## Aim of the exercise
From the data, return each line holding the word "Грассхоппер".

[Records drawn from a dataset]
*** Begin section ***
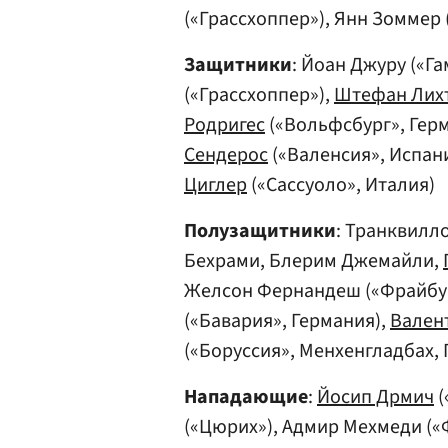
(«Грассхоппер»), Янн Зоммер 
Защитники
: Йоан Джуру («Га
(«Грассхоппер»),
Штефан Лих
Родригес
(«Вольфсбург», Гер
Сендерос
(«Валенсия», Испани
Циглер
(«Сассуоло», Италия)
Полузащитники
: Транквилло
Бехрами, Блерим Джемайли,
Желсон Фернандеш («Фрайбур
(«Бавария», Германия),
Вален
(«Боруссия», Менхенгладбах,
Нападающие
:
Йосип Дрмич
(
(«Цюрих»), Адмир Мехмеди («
*** End section ***
*** Begin section ***
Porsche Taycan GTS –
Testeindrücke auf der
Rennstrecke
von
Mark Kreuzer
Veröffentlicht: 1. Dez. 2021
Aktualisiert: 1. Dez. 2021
*** End section ***
*** Begin section ***
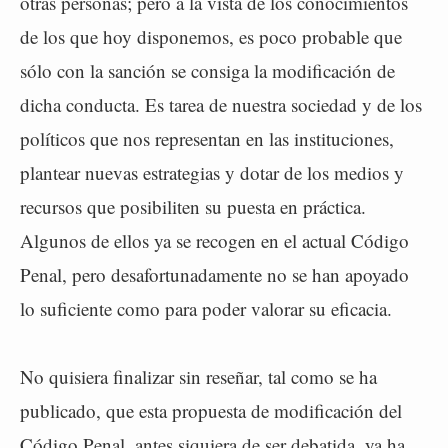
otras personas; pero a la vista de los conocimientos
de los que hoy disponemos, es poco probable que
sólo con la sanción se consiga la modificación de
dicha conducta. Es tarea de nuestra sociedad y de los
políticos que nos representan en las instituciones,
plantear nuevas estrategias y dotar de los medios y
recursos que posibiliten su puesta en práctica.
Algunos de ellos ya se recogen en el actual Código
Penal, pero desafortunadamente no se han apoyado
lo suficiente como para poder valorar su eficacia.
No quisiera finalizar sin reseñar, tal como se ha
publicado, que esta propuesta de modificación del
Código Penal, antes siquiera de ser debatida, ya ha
*** End section ***
## Answer to this exercise
(«Грассхоппер»), Янн Зоммер 
(«Грассхоппер»),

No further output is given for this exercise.